Plötzlich drehen sich alle Köpfe im Stadion an den Sander Tannen in Richtung der alten, etwas wackligen Sprecherkabine um. Man kann sich gut vorstellen, wie die beiden binnen Sekunden rot anlaufen - vor Scham. Das Mikrofon war aufgedreht, alle Zuschauer konnten mithören, was die Bartels-Brüder vom Unparteiischen hielten. Der fand das gar nicht lustig. Es gab einen Vermerk im Spielbericht.

Heute kann Jens Bartels darüber lachen. Viele Jahre liegt diese Anekdote bereits zurück. Sein Bruder ist längst nicht mehr dabei, die Sprecherkabine schon lange abgerissen. Jetzt thront der Inhaber einer Gebäudereinigungsfirma über den Stehtraversen in einem gelb-roten Container.

Eine Stunde vor Spielbeginn schließt der 49-Jährige die Tür auf, zieht die Jalousien hoch, schaltet die Musik an und schenkt sich ein Glas seines geliebten Weizenbieres ein. Dann nimmt er sich die Mannschaftslisten und spricht die einzelnen Namen vor sich hin. Seit 26 Jahren ist er nun Stadionsprecher. "Es geht gar nicht ohne", sagt Bartels. So lange er denken kann, ist der Bergedorfer "Elstern"-Fan. Unterstützung bekommt er seit zweieinhalb Jahren von Matthias Wölfert, einem alten Freund. Der vertritt Bartels auch, wenn dieser mal nicht kann.
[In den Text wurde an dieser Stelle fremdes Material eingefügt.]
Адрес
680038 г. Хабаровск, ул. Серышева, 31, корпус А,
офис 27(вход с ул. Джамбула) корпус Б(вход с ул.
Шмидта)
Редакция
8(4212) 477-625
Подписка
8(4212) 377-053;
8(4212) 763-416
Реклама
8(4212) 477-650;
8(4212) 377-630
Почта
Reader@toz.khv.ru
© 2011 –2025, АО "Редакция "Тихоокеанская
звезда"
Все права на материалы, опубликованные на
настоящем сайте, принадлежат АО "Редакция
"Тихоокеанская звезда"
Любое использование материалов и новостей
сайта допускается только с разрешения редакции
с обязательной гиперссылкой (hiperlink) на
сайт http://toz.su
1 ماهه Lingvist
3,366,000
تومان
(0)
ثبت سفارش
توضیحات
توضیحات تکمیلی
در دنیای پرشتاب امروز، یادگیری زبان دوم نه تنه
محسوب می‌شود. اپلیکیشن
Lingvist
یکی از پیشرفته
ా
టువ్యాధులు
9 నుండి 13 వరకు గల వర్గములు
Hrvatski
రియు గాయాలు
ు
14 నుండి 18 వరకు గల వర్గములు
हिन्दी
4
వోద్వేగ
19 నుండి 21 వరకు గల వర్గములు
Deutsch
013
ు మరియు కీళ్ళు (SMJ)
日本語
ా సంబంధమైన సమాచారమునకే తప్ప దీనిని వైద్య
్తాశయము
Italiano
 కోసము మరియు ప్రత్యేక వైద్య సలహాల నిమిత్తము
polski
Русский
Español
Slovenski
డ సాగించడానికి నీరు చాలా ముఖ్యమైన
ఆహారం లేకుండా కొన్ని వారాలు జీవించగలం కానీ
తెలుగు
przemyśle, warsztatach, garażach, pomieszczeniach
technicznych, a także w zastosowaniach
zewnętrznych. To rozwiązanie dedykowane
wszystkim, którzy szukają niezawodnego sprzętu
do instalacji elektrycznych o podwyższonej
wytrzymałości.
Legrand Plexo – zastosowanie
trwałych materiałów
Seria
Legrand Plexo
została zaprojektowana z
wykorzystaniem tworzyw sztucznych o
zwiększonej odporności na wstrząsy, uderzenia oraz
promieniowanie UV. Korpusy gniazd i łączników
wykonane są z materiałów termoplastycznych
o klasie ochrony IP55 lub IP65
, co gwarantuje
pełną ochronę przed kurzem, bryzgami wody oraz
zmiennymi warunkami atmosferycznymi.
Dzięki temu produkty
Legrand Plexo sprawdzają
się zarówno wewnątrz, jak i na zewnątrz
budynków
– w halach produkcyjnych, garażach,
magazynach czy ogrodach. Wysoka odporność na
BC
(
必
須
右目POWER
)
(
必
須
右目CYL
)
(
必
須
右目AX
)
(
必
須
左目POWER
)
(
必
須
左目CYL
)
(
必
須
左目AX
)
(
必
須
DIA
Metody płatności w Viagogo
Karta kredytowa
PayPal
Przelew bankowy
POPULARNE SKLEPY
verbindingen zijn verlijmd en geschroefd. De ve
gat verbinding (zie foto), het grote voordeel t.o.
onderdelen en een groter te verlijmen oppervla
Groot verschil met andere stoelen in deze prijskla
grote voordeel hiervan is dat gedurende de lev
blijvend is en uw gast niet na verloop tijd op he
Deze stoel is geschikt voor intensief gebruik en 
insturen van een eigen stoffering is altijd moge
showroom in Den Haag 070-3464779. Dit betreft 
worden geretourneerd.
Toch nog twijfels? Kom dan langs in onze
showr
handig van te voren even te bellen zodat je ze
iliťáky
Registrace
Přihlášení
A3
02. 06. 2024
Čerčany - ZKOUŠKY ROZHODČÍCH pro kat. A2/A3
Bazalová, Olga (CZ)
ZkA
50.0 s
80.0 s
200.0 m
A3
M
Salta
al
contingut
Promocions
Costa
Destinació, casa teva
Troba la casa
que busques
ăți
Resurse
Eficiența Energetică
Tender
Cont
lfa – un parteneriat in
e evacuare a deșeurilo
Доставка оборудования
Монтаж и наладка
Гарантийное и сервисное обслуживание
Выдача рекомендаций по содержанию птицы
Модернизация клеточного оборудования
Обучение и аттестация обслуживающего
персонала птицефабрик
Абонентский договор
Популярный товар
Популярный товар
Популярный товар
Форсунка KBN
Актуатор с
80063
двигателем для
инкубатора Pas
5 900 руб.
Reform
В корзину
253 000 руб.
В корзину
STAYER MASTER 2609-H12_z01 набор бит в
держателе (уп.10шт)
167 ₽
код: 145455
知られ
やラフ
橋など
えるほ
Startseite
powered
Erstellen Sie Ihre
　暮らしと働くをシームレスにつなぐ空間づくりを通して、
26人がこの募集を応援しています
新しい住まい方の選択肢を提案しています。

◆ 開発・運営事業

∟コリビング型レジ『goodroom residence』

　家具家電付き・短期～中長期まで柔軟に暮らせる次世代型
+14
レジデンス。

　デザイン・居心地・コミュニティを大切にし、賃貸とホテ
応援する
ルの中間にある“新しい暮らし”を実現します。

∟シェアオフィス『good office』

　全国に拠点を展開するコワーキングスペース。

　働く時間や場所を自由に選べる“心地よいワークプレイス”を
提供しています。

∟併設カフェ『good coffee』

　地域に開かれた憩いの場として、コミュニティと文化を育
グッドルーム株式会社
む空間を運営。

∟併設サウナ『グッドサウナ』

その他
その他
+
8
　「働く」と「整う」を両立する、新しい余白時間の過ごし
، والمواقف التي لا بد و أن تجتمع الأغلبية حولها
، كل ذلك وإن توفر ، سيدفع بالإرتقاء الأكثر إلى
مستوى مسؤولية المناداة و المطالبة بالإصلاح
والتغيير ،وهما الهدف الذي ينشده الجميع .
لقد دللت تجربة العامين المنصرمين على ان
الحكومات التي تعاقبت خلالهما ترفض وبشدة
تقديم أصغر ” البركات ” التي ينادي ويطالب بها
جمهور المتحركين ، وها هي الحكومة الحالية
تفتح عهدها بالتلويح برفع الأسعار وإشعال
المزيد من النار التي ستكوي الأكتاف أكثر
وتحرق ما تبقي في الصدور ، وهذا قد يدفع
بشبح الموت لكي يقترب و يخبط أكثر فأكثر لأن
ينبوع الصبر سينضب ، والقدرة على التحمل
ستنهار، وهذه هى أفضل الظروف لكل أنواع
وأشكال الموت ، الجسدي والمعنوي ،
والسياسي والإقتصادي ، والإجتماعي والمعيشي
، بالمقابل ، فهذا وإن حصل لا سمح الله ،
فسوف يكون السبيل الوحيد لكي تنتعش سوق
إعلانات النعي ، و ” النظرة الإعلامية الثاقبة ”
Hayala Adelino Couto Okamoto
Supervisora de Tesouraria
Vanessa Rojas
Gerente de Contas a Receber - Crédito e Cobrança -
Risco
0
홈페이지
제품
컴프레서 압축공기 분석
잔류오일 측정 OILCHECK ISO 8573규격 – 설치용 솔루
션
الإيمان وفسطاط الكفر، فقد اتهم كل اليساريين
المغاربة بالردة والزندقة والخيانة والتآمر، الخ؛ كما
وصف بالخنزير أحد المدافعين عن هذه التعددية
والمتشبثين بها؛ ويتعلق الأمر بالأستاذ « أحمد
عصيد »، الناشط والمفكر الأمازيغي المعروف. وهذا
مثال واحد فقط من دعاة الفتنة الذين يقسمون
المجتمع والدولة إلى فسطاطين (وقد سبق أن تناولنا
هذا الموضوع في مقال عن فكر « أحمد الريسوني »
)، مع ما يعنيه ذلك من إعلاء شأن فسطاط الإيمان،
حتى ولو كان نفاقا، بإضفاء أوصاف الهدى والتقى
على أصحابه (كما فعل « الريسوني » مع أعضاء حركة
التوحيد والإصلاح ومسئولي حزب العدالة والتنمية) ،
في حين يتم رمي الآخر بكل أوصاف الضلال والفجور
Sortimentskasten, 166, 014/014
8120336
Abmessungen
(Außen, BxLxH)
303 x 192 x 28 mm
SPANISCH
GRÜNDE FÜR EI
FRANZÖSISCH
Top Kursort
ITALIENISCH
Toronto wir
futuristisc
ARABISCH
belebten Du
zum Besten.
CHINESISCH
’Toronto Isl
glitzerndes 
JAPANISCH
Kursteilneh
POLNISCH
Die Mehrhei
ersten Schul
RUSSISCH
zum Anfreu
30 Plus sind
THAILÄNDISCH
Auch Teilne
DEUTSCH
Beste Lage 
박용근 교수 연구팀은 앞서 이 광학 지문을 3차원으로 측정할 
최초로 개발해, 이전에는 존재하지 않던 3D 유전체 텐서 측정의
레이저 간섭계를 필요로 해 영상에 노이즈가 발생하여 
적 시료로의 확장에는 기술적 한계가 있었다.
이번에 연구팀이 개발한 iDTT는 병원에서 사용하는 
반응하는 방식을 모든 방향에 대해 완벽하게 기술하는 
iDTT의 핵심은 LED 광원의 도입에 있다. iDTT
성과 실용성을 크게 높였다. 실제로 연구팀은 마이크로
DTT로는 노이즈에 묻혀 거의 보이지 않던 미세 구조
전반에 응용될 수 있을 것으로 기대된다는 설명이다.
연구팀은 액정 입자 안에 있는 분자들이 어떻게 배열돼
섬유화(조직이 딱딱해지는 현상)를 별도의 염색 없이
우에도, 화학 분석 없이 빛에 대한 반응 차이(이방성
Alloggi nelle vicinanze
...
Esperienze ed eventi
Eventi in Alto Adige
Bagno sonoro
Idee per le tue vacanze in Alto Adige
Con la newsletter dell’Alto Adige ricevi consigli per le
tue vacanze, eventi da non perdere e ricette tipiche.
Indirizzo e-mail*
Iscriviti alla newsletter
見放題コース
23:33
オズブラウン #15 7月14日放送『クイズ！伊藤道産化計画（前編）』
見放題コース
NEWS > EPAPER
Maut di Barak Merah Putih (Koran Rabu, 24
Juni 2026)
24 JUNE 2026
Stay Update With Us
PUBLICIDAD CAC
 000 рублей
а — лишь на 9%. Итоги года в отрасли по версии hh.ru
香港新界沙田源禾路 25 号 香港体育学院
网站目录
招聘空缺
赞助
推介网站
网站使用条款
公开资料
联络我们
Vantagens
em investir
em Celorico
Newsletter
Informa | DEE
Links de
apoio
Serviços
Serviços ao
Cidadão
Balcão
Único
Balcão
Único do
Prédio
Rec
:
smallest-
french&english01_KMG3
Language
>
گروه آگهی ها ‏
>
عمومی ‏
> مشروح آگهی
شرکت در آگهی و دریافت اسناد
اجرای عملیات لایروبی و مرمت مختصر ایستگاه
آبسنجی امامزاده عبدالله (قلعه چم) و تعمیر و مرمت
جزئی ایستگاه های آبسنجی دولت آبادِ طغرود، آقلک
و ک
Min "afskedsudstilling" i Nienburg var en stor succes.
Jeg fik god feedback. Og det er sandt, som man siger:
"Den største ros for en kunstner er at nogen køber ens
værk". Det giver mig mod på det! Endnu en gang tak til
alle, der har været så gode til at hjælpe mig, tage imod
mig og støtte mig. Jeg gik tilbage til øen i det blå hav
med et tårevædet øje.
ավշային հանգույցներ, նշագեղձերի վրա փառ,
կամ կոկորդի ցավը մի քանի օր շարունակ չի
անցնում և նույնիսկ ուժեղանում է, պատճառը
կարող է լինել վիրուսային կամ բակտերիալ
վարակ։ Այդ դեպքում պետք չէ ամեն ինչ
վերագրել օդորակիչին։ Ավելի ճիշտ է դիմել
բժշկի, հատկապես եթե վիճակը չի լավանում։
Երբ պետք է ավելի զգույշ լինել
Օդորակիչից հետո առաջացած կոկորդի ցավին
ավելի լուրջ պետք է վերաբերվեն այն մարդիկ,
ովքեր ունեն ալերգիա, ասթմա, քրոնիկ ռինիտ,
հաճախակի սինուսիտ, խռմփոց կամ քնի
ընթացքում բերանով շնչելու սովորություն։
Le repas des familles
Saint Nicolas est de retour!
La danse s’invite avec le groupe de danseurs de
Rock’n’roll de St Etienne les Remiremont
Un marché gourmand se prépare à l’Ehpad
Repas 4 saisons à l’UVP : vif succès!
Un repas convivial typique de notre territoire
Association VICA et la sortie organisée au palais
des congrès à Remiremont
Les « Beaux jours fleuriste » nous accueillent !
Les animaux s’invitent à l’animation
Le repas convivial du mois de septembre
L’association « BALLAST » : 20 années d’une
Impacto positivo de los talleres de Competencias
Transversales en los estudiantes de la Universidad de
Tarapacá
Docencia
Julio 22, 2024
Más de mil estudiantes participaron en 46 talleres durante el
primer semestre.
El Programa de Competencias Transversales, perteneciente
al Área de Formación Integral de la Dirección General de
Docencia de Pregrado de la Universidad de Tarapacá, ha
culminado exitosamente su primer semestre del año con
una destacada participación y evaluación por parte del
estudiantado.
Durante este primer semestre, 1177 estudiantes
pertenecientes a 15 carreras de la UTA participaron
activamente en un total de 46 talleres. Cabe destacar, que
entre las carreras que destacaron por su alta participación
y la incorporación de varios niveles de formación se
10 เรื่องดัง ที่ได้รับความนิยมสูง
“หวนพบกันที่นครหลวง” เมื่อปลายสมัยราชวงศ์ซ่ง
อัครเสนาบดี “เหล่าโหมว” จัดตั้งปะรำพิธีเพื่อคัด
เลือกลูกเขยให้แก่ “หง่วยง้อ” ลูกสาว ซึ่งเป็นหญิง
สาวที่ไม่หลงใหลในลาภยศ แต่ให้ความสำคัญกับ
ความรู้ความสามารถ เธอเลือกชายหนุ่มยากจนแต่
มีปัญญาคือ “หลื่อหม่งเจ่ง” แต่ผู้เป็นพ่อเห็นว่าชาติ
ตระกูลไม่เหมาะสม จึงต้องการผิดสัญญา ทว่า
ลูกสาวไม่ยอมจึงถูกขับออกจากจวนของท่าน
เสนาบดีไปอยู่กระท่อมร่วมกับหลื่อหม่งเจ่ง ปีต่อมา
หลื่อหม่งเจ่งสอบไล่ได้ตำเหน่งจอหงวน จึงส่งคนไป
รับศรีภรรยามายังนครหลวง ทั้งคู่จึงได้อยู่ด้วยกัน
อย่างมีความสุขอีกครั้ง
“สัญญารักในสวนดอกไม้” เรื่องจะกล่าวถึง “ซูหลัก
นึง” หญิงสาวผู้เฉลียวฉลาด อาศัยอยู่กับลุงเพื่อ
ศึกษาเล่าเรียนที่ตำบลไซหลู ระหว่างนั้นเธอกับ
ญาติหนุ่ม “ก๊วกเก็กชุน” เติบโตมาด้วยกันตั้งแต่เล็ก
Am liebsten drückt er während eines Spiels auf den Knopf mit dem Tor-Jingle. Wann immer Bergedorf 85 einen Treffer erzielt, tönt Bizets "Prelude" aus der Oper "Carmen" über den Sportplatz. Ist die Partie vorbei, nimmt der passionierte Skifahrer einen letzten Schluck aus seinem Weizenglas, stellt die Musik ab, zieht die Jalousien wieder runter und schließt die Container-Tür ab. Bis zum nächsten Heimspiel.